Elvis Presley was born in Tupelo, Mississippi, but his music days and home were at Graceland in Memphis, TN. Besides being a singer, Elvis was very patriotic. When he learned that the Pacific War Commission was having difficulty raising the money needed to erect the USS Arizona memorial, he scrambled together a benefit to raise money and insisted that no high-ranking VIP could be given a ticket for free. The concert raised $54,000. Furthermore, Elvis made personal donations which were sufficient to reach the $500,000 goal. His charitable contributions were generous and many. They numbered well over 50. He also formed the Elvis Presley Foundation to promote philanthropy. Elvis kept most of his contributions anonymous. He often quoted Luke 12:48 to the effect, “.. to whom much is given; much will be required.”

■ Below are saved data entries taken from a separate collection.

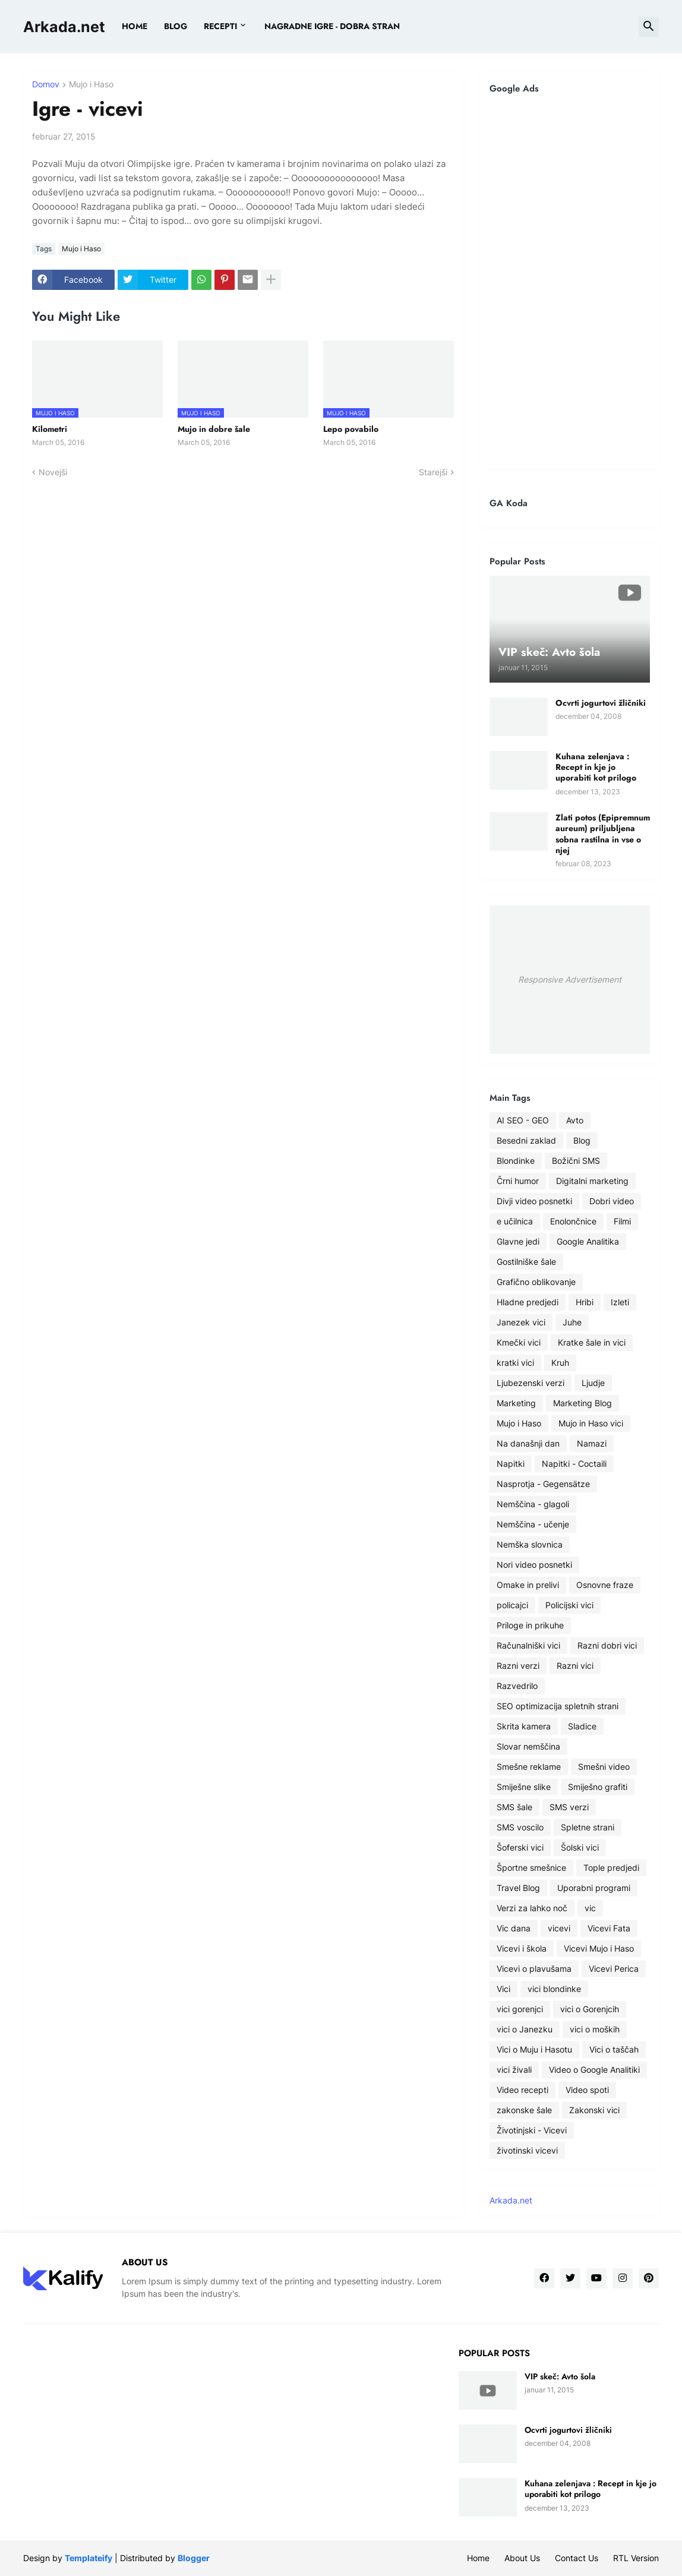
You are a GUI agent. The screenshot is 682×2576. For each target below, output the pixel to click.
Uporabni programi (593, 1888)
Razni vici (575, 1665)
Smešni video (604, 1766)
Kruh (560, 1363)
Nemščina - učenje (533, 1524)
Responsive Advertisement (569, 979)
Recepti (220, 26)
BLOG (175, 26)
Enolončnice (573, 1221)
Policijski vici (569, 1605)
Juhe (572, 1322)
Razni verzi (518, 1665)
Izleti (620, 1302)
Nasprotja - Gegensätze (543, 1484)
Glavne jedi (518, 1241)
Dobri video (611, 1201)
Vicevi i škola (522, 1948)
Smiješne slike (524, 1787)
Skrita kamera (524, 1726)
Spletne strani (587, 1827)
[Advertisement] (570, 281)
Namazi (592, 1443)
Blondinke (516, 1161)
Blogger (194, 2558)
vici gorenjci (520, 2009)
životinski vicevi (527, 2150)
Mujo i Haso (91, 84)
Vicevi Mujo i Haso (599, 1948)
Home (134, 26)
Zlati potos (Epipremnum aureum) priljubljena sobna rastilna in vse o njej (602, 833)
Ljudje (593, 1383)
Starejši (433, 472)
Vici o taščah (614, 2049)
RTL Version (636, 2558)
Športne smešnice (531, 1867)
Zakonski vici (594, 2110)
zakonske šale (524, 2110)
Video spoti (587, 2090)
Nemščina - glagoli (533, 1504)
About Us (522, 2558)
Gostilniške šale (526, 1262)
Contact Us (576, 2558)
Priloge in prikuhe (530, 1625)
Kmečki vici (519, 1342)
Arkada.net (64, 27)
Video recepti (522, 2090)
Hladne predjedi (527, 1302)
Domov (45, 84)
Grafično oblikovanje (536, 1282)
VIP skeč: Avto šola (560, 2376)
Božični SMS (576, 1161)
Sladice (582, 1726)
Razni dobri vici (607, 1645)
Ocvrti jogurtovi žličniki (600, 702)
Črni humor (518, 1181)
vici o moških (595, 2029)
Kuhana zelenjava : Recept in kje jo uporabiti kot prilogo (595, 767)
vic (590, 1908)
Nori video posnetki (534, 1565)
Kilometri (49, 429)
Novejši (53, 472)
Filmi (622, 1221)
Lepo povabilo (350, 429)
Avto (574, 1120)
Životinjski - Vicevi (532, 2130)
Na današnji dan (528, 1443)
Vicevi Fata (609, 1928)
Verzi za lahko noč (532, 1908)
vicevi (559, 1928)
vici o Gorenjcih (589, 2009)
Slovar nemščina (528, 1746)
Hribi (584, 1302)
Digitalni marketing (592, 1181)
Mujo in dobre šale (214, 429)
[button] (649, 27)
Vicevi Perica (614, 1968)
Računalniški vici (528, 1645)
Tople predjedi (611, 1867)
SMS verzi (569, 1807)
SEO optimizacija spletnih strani (557, 1706)
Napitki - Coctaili (574, 1464)
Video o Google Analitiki (594, 2069)
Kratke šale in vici (592, 1342)
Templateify (88, 2558)
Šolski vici (580, 1847)
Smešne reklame (529, 1766)
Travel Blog (518, 1888)
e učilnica (515, 1221)
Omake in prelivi (528, 1585)
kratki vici (515, 1363)
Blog (582, 1140)
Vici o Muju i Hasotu (534, 2049)
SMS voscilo (520, 1827)
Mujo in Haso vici (590, 1423)
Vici (503, 1989)
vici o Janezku (524, 2029)
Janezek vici (521, 1322)
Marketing (516, 1403)
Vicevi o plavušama (534, 1968)
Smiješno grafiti (597, 1787)
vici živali (514, 2069)
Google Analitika (588, 1241)
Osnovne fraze (604, 1585)
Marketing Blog (582, 1403)
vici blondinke (554, 1989)
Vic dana (514, 1928)
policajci (512, 1605)
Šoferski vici (520, 1847)
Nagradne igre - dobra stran (332, 26)
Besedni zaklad (526, 1140)
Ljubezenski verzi (530, 1383)
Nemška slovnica (530, 1544)
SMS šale (514, 1807)
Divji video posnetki (534, 1201)
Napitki (511, 1464)
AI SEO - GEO (523, 1120)
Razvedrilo (517, 1686)
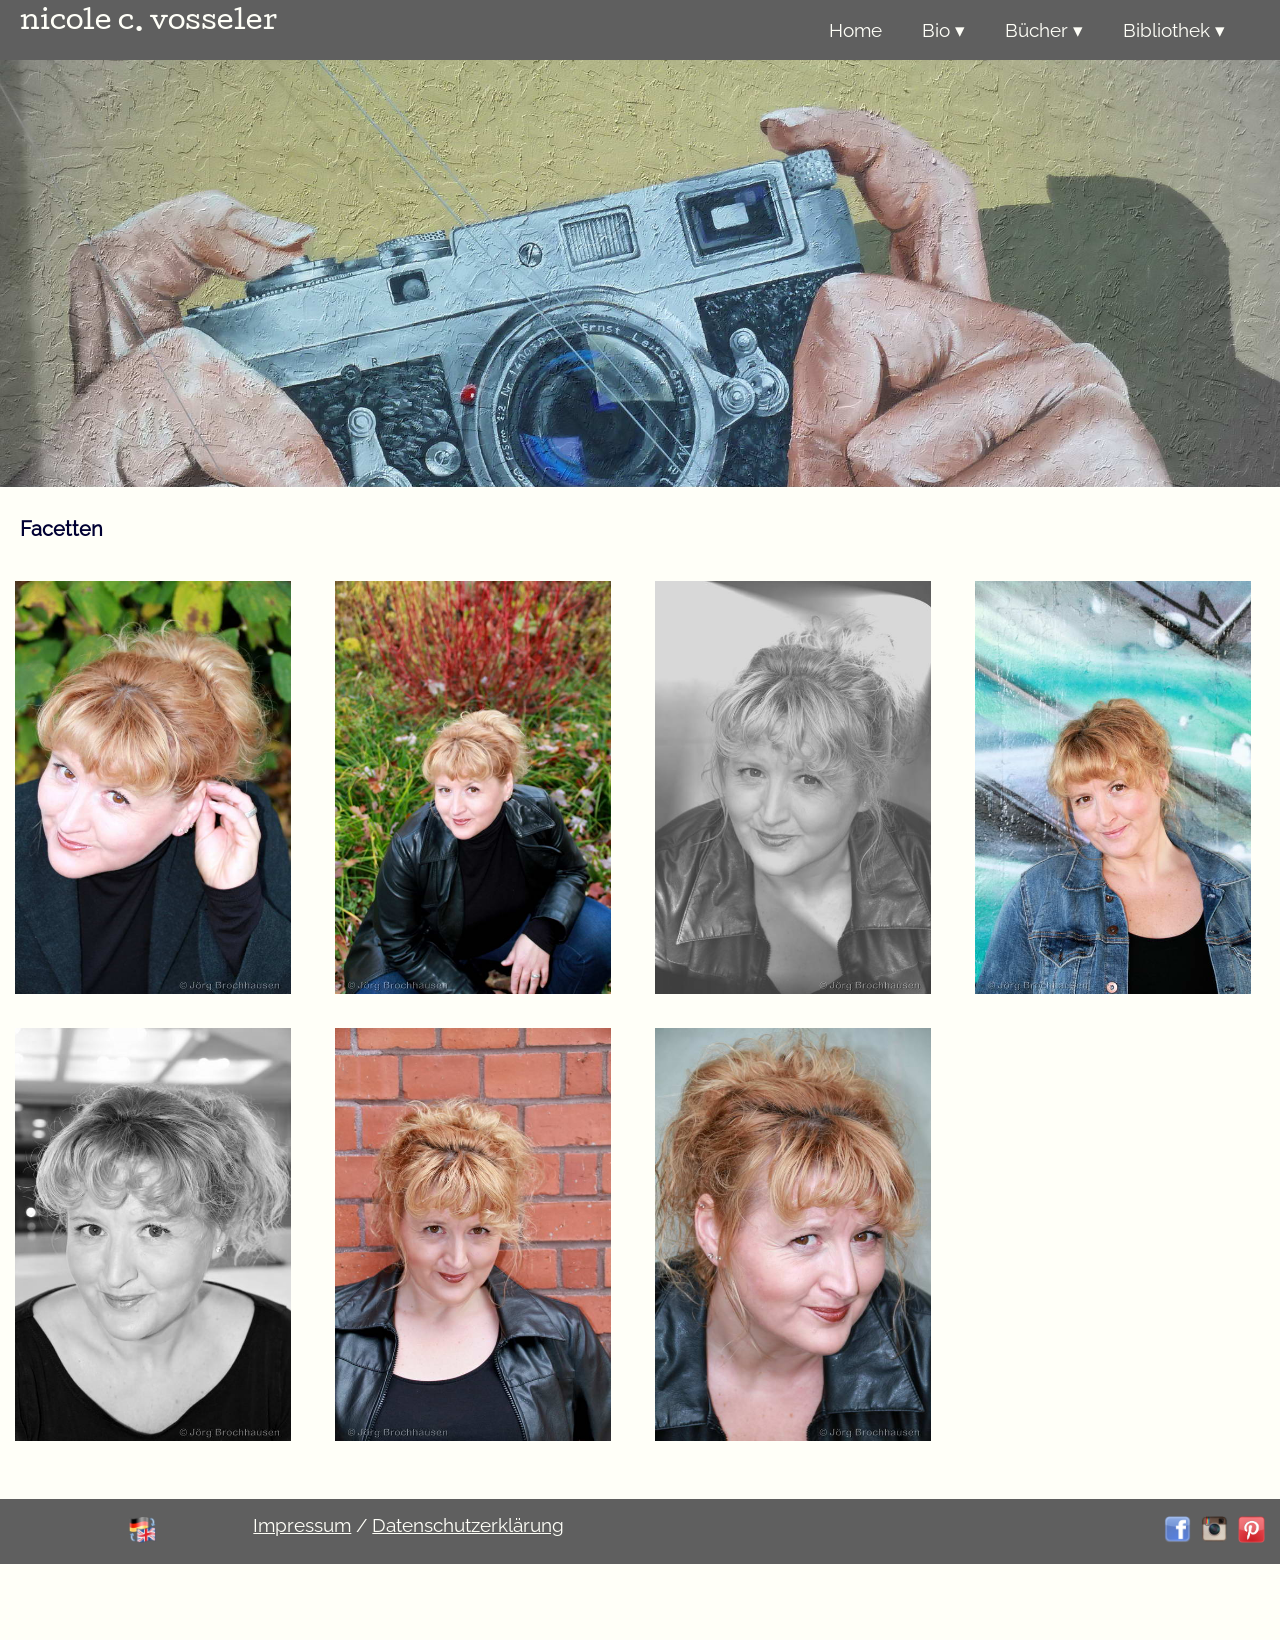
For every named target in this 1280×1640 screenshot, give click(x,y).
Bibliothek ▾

Davy Crockett was born in Limestone, TN. When he was 12, he ran away from a buckaroo job to help the family’s indebtedness. A year after he returned home, his father enrolled him in school. But when his father attempted to whip him for playing hooky, Davy ran away again, outrunning his father. In 1831, a play about a swashbuckling frontiersman named Nimrod Wildfire became popular. Most people thought that Nimrod was Davy Crockett, which turned Davy into a national celebrity. He later tried his hand at politics but did not like it and was often absent. He once proclaimed, “You may all go to hell, and I will go to Texas.” And he did. He went directly to the Alamo and Santa Ana’s Mexican troops. Publications of his death, swinging his rifle to protect America, made him a national hero. Two hundred years later, Davy Crockett is still one of our nation’s most recognized and loved people. He reminds us that if you want a little fame, you need a little publicity.